The gag order imposed by US District Judge Tanya Chutkan last month blocked Mr Trump from launching a “pretrial smear campaign” as he seeks the 2024 Republican nomination for president, the judge wrote.
That order was paused by the appeals court in Washington DC, which heard arguments in the case on Monday during a hearing that lasted nearly three hours. A ruling is not immediately expected.
Mr Trump’s attorney John Sauer repeatedly argued his client’s statements are “core political speech” protected under the First Amendment, but Circuit Judge Patricia Millett cut him off at one point to ask whether those comments are merely protected political speech or “political speech aimed at derailing or corrupting the criminal justice process.”
“You can’t simply label it that, and conclude your balancing tests that way,” she said.
Cecil VanDevender, an attorney for US Department of Justice special counsel Jack Smith, argued that the gag order sufficiently addressed those threats, agreeing with the special counsel’s argument that Mr Trump relies on a “well-established practice of using his public platform to target his adversaries” that “poses a significant and immediate risk to the fairness and integrity of these proceedings.”
“It creates a world in which public servants will have to decide, ‘Do I want to handle this kind of case … or in doing so will I be threatened, my family be threatened?’ There’s a chilling effect and a pall cast on the whole proceedings,” he added. “How likely are you to quit if your family received a death threat?”
Mr Smith’s team described that dynamic in a recent court filing as “part of a pattern, stretching back years, in which people publicly targeted” by Mr Trump are “subject to harassment, threats, and intimidation.”
Mr Trump “seeks to use this well-known dynamic to his advantage,” the filing added, and “it has continued unabated as this case and other unrelated cases involving the defendant have progressed.”
The judges, however, appeared open to limiting some of the language in the order and “the notion that high profile public figures or governmental officials who’ve taken on enormous responsibility like prosecutors can’t stand up to some inflammatory language,” Judge Millett said.
“It can’t be that he can’t mention Mr Smith,” she added “Surely he has a thick enough skin.”

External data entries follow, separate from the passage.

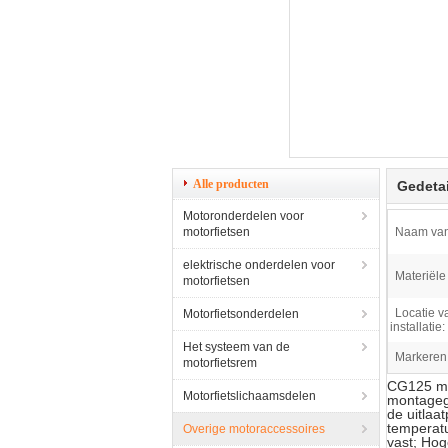
Alle producten
Gedetai
Motoronderdelen voor
motorfietsen
Naam van
elektrische onderdelen voor
Materiële 
motorfietsen
Locatie v
Motorfietsonderdelen
installatie:
Het systeem van de
Markeren
motorfietsrem
CG125 mot
Motorfietslichaamsdelen
montagega
de uitlaa
temperatu
Overige motoraccessoires
vast; Hog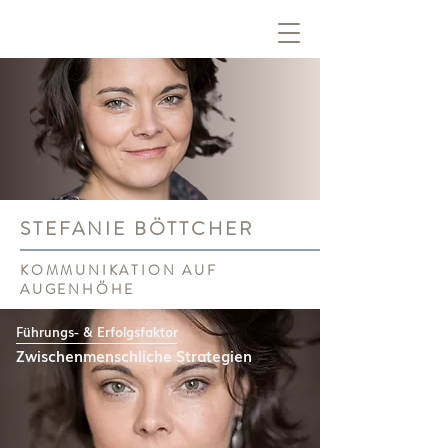
STEFANIE BÖTTCHER
KOMMUNIKATION AUF
AUGENHÖHE
Führungs- & Erfolgsfaktor
Zwischenmenschliche Strategien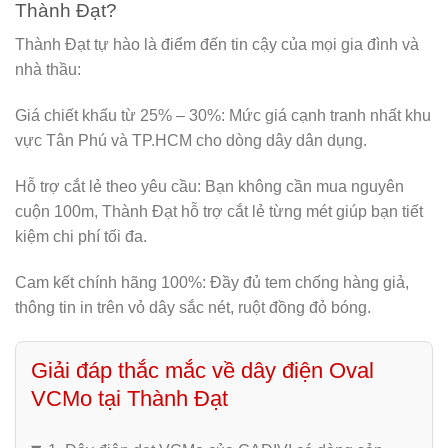
Thành Đạt?
Thành Đạt tự hào là điểm đến tin cậy của mọi gia đình và
nhà thầu:
Giá chiết khấu từ 25% – 30%:
Mức giá cạnh tranh nhất khu
vực Tân Phú và TP.HCM cho dòng dây dân dụng.
Hỗ trợ cắt lẻ theo yêu cầu:
Bạn không cần mua nguyên
cuộn 100m, Thành Đạt hỗ trợ cắt lẻ từng mét giúp bạn tiết
kiệm chi phí tối đa.
Cam kết chính hãng 100%:
Đầy đủ tem chống hàng giả,
thông tin in trên vỏ dây sắc nét, ruột đồng đỏ bóng.
Giải đáp thắc mắc về dây điện Oval
VCMo tại Thành Đạt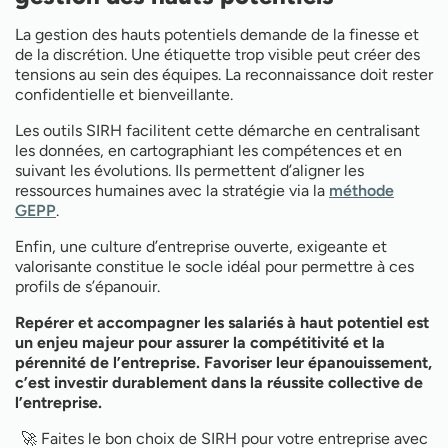
La gestion des hauts potentiels demande de la finesse et
de la discrétion. Une étiquette trop visible peut créer des
tensions au sein des équipes. La reconnaissance doit rester
confidentielle et bienveillante.
Les outils SIRH facilitent cette démarche en centralisant
les données, en cartographiant les compétences et en
suivant les évolutions. Ils permettent d’aligner les
ressources humaines avec la stratégie via la
méthode
GEPP
.
Enfin, une culture d’entreprise ouverte, exigeante et
valorisante constitue le socle idéal pour permettre à ces
profils de s’épanouir.
Repérer et accompagner les salariés à haut potentiel est
un enjeu majeur pour assurer la compétitivité et la
pérennité de l’entreprise. Favoriser leur épanouissement,
c’est investir durablement dans la réussite collective de
l’entreprise.
🚀 Faites le bon choix de SIRH pour votre entreprise avec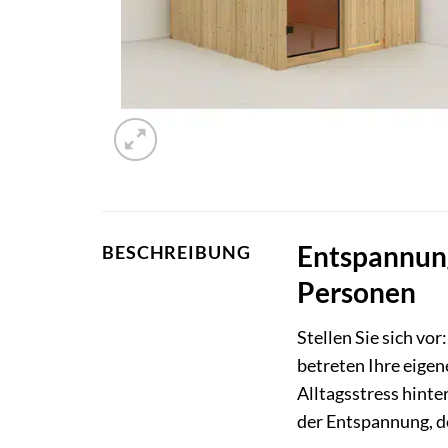
Entspannung
BESCHREIBUNG
Personen
Stellen Sie sich vo
betreten Ihre eigen
Alltagsstress hinte
der Entspannung, d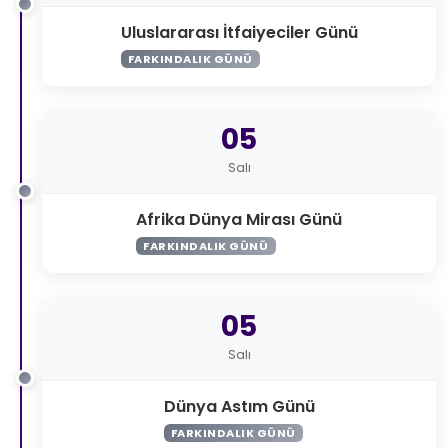
Uluslararası İtfaiyeciler Günü
FARKINDALIK GÜNÜ
05
Salı
Afrika Dünya Mirası Günü
FARKINDALIK GÜNÜ
05
Salı
Dünya Astım Günü
FARKINDALIK GÜNÜ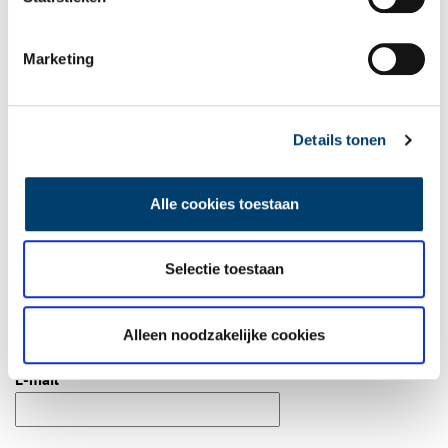
Bij inschrijving gaat u akkoord met ons
privacybeleid
.
Marketing
Aanvullingen
Vul deze informatie aan of geef een reactie.
Details tonen
Alle cookies toestaan
Vereiste velden zijn gemarkeerd met *. Het e-mailadres wordt niet
Selectie toestaan
gepubliceerd.
Naam
*
Alleen noodzakelijke cookies
E-mail
*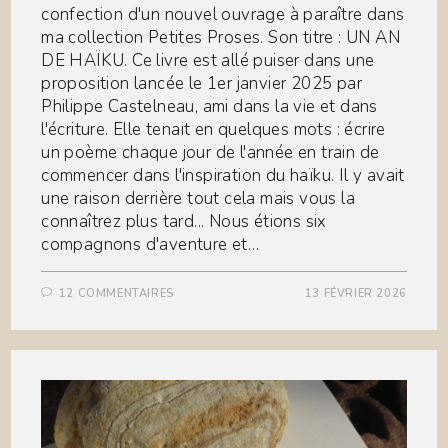
confection d'un nouvel ouvrage à paraître dans
ma collection Petites Proses. Son titre : UN AN
DE HAÏKU. Ce livre est allé puiser dans une
proposition lancée le 1er janvier 2025 par
Philippe Castelneau, ami dans la vie et dans
l'écriture. Elle tenait en quelques mots : écrire
un poème chaque jour de l'année en train de
commencer dans l'inspiration du haïku. Il y avait
une raison derrière tout cela mais vous la
connaîtrez plus tard... Nous étions six
compagnons d'aventure et…
12 COMMENTAIRES
13 FÉVRIER 2026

Mr Trump can’t be expected to be “Miss Manners” while “everyone else is throwing targets” during a hypothetical presidential debate among GOP candidates, the judge added.

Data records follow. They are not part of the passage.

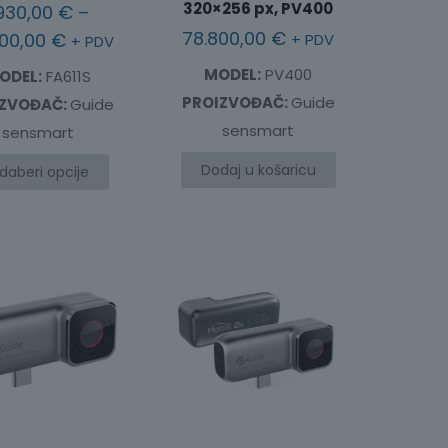
320×256 px, PV400
.930,00
€
–
78.800,00
€
Raspon
000,00
€
+ PDV
+ PDV
cijena:
MODEL:
PV400
ODEL:
FA611S
od
PROIZVOĐAČ:
Guide
IZVOĐAČ:
Guide
1.930,00 €
sensmart
sensmart
do
Dodaj u košaricu
daberi opcije
23.000,00 €
Ovaj
proizvod
ima
više
varijanti.
Opcije
se
mogu
odabrati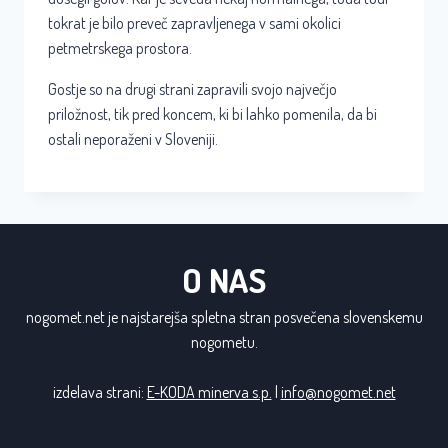
tokrat je bilo preveč zapravljenega v sami okolici
petmetrskega prostora.
Gostje so na drugi strani zapravili svojo največjo
priložnost, tik pred koncem, ki bi lahko pomenila, da bi
ostali neporaženi v Sloveniji.
O NAS
nogomet.net je najstarejša spletna stran posvečena slovenskemu
nogometu.
izdelava strani:
E-KODA minerva s.p.
|
info@nogomet.net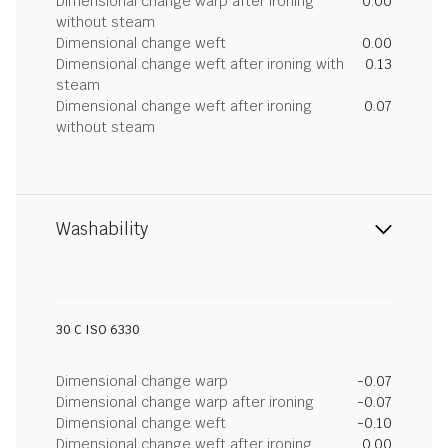
Dimensional change warp after ironing
0.00
without steam
Dimensional change weft
0.00
Dimensional change weft after ironing with
0.13
steam
Dimensional change weft after ironing
0.07
without steam
Washability
30 C ISO 6330
Dimensional change warp
-0.07
Dimensional change warp after ironing
-0.07
Dimensional change weft
-0.10
Dimensional change weft after ironing
0.00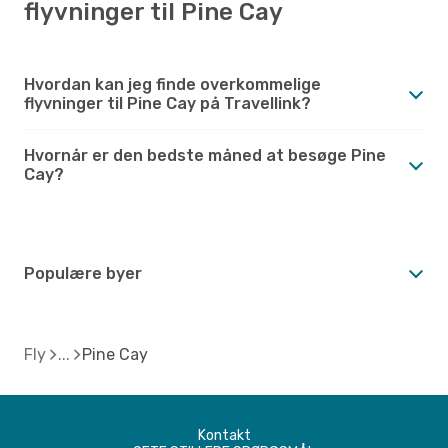
flyvninger til Pine Cay
Hvordan kan jeg finde overkommelige
flyvninger til Pine Cay på Travellink?
Hvornår er den bedste måned at besøge Pine
Cay?
Populære byer
Fly
Pine Cay
Kontakt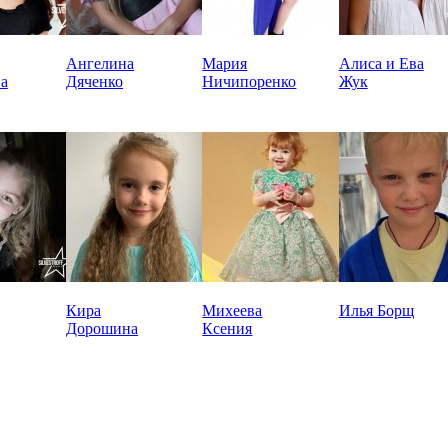
Ангелина
Мария
Алиса и Ева
а
Дяченко
Ничипоренко
Жук
Кира
Михеева
Илья Борщ
Дорошина
Ксения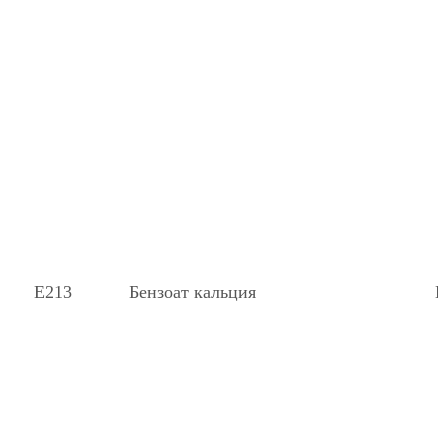
Е213
Бензоат кальция
К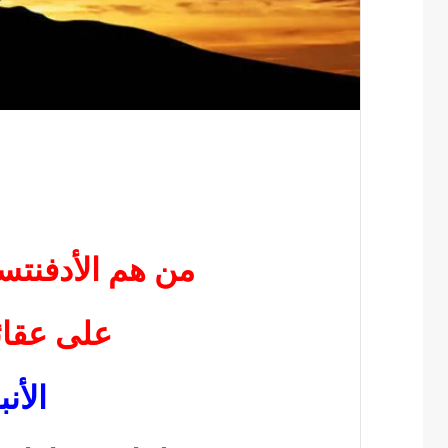
من هم الأدفنت
على عقائ
الأن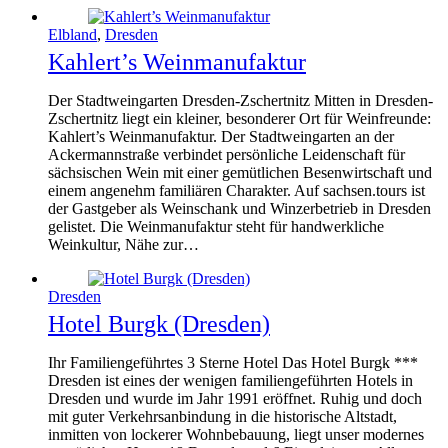
Elbland
,
Dresden
Kahlert’s Weinmanufaktur
Der Stadtweingarten Dresden-Zschertnitz Mitten in Dresden-
Zschertnitz liegt ein kleiner, besonderer Ort für Weinfreunde:
Kahlert’s Weinmanufaktur. Der Stadtweingarten an der
Ackermannstraße verbindet persönliche Leidenschaft für
sächsischen Wein mit einer gemütlichen Besenwirtschaft und
einem angenehm familiären Charakter. Auf sachsen.tours ist
der Gastgeber als Weinschank und Winzerbetrieb in Dresden
gelistet. Die Weinmanufaktur steht für handwerkliche
Weinkultur, Nähe zur…
Dresden
Hotel Burgk (Dresden)
Ihr Familiengeführtes 3 Sterne Hotel Das Hotel Burgk ***
Dresden ist eines der wenigen familiengeführten Hotels in
Dresden und wurde im Jahr 1991 eröffnet. Ruhig und doch
mit guter Verkehrsanbindung in die historische Altstadt,
inmitten von lockerer Wohnbebauung, liegt unser modernes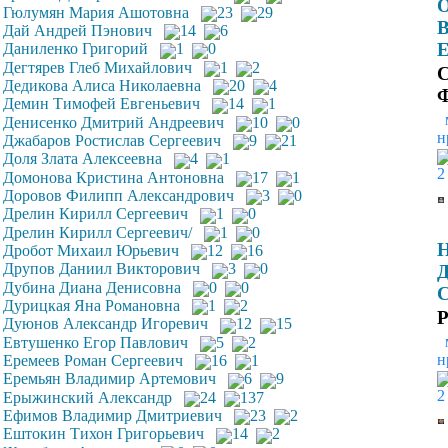
Гюлумян Мария Ашотовна
23
29
В
Дай Андрей Пэнович
14
6
Е
Даниленко Григорий
1
0
Дегтярев Глеб Михайлович
1
2
С
Дедикова Алиса Николаевна
20
4
Демин Тимофей Евгеньевич
14
1
Денисенко Дмитрий Андреевич
10
0
н
Джабаров Ростислав Сергеевич
9
21
Доля Злата Алексеевна
4
1
2
Домонова Кристина Антоновна
17
1
Доровов Филипп Александрович
3
0
Дрелин Кирилл Сергеевич
1
0
Дрелин Кирилл Сергеевич/
1
0
Н
Дробот Михаил Юрьевич
12
16
Друпов Даниил Викторович
3
0
Д
Дубина Диана Денисовна
0
0
С
Дурицкая Яна Романовна
1
2
P
Дуюнов Александр Игоревич
12
15
Евтушенко Егор Павлович
5
2
н
Еремеев Роман Сергеевич
16
1
Еремьян Владимир Артемович
6
9
2
Ерыжинский Александр
24
137
Ефимов Владимир Дмитриевич
23
2
Ештокин Тихон Григорьевич
14
2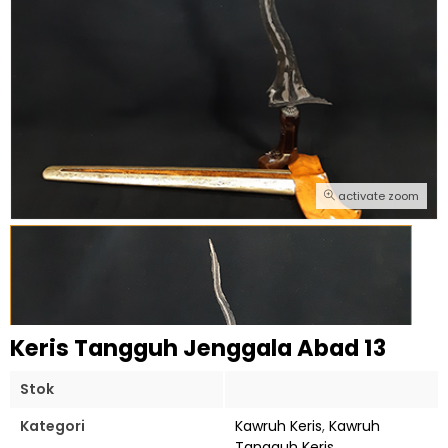
activate zoom
Keris Tangguh Jenggala Abad 13
Stok
Kategori
Kawruh Keris
,
Kawruh
Tangguh Keris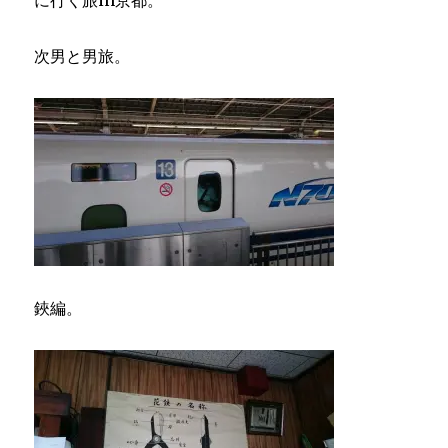
に行く旅in京都。
次男と男旅。
鋏編。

The former president’s efforts to reverse his loss in the 2020 election yielded four criminal charges in a 45-page indictment, alleging a multi-state scheme built on a legacy of lies and conspiracy theories to undermine the democratic process.
Last week, attorneys representing Mr Trump in a civil trial stemming from a lawsuit alleging years of fraud in his real estate empire sued to overturn the gag order in that case, now in its eighth week in New York.

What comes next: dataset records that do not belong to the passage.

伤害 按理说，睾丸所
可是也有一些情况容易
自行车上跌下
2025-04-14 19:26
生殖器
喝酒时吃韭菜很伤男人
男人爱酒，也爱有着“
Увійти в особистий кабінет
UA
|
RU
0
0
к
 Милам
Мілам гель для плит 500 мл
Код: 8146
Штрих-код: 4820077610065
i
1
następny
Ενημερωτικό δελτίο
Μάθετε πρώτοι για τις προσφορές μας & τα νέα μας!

A state appeals court judge agreed to pause the order, which the trial judge had put in place after Mr Trump posted false claims and disparaging remarks about his chief court clerk. He had also added a gag order against his attorneys for similarly disparaging remarks aimed at his court staff.
In a court filing for the second order earlier this month, Judge Arthur Engoron said that his “chambers have been inundated with hundreds of harassing and threatening phone calls, voicemails, emails, letters, and packages” since the start of the trial.
“The First Amendment right of defendants and their attorneys to comment on my staff is far and away outweighed by the need to protect them from threats and physical harm,” he added.